For hydrogel casting on the bottom of the 3.5 cm dish, special ring‐like PDMS holders were fabricated (see “Fabrication of topographically patterned hydrogels”). These hydrogel holders defined resulting hydrogel thickness to 1 mm and had overhanging features to hold the hydrogel block attached to the bottom of the plate. Holders were fabricated using conventional soft‐lithography methods established at the Center of Micronanotechnology (CMi, EPFL). In brief, the array of circular rings (∅ = 10 mm) was drawn using a CleWin (Phoenix Software). The designed layout was written with a diode laser onto a fused silica plate coated with chrome and positive photoresist (Nanofilm) using an automated system (VPG200, Heidelberg Instruments). Exposed photoresist was removed with a developer (DV10, Süss MicroTec), and the chrome layer underneath was etched with an acid–oxidizer solution of perchloric acid, cerium ammonium nitrate, and water. The resulting mask was developed with TechniStrip P1316 (Microchemicals) to remove the residual resist and extensively washed with ultrapure water. The mold was made from double‐layered epoxy‐based negative photoresist SU8. First, a 250 μm thick layer of SU8 GM1075 (Gerlteltec) photoresist was cast onto a dehydrated silicon wafer using a negative resist coater (LMS200, Sawatec).
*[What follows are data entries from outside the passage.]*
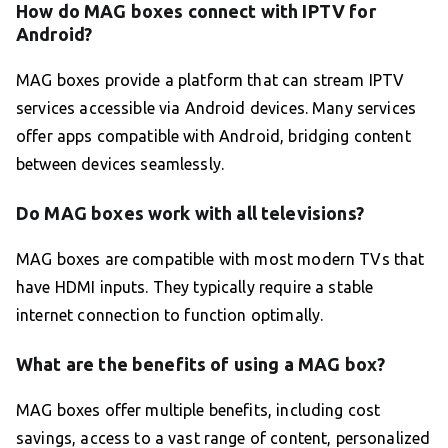
How do MAG boxes connect with IPTV for
Android?
MAG boxes provide a platform that can stream IPTV
services accessible via Android devices. Many services
offer apps compatible with Android, bridging content
between devices seamlessly.
Do MAG boxes work with all televisions?
MAG boxes are compatible with most modern TVs that
have HDMI inputs. They typically require a stable
internet connection to function optimally.
What are the benefits of using a MAG box?
MAG boxes offer multiple benefits, including cost
savings, access to a vast range of content, personalized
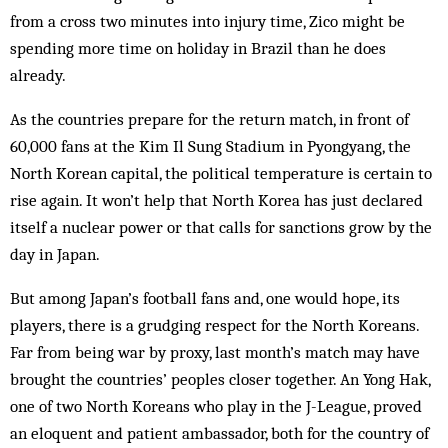
from a cross two minutes into injury time, Zico might be
spending more time on holiday in Brazil than he does
already.
As the countries prepare for the return match, in front of
60,000 fans at the Kim Il Sung Stadium in Pyongyang, the
North Korean capital, the political temperature is certain to
rise again. It won’t help that North Korea has just declared
itself a nuclear power or that calls for sanctions grow by the
day in Japan.
But among Japan’s football fans and, one would hope, its
players, there is a grudging respect for the North Koreans.
Far from being war by proxy, last month’s match may have
brought the countries’ peoples closer together. An Yong Hak,
one of two North Koreans who play in the J-League, proved
an eloquent and patient ambassador, both for the country of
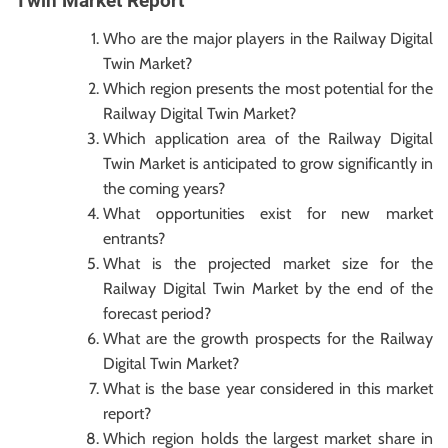
Twin Market Report
Who are the major players in the Railway Digital
Twin Market?
Which region presents the most potential for the
Railway Digital Twin Market?
Which application area of the Railway Digital
Twin Market is anticipated to grow significantly in
the coming years?
What opportunities exist for new market
entrants?
What is the projected market size for the
Railway Digital Twin Market by the end of the
forecast period?
What are the growth prospects for the Railway
Digital Twin Market?
What is the base year considered in this market
report?
Which region holds the largest market share in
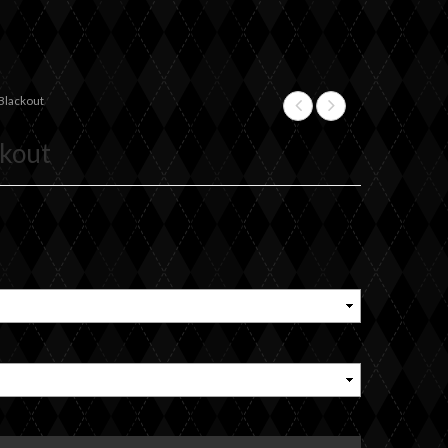
Blackout
+
ckout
After baking at 110°C for 4 h, a second 250 μm thick layer of the SU8 GM1075 was coated, resulting in total thickness of a 500 μm. After second bake, this wafer was aligned and exposed to ultraviolet (UV) radiation through the mask (MA6/BA6, Süss MicroTec). After the postexposure bake at 85°C for 5 h, the wafer was developed with propylene glycol monomethyl ether acetate (Sigma) and baked at 135°C for 4 h. The wafer was then plasma‐activated and silanized with vapored trichloro (1H,1H,2H,2H‐perfluorooctyl) silane (Sigma‐Aldrich) overnight. This wafer was then used for polydimethylsiloxane (PDMS) molding (Sylgard 184, Dow Corning). Ten weight‐parts of elastomer base were vigorously mixed with one part of curing agent and poured onto the mold. After degassing under vacuum, PDMS was baked for 24 h at 80°C. The resulting PDMS replica was cut and punched with appropriate size biopsy punchers (5 mm for inner hydrogel area, 18 mm outside diameter). Resulting hydrogel holders were sterilized with UV and kept sterile until further use.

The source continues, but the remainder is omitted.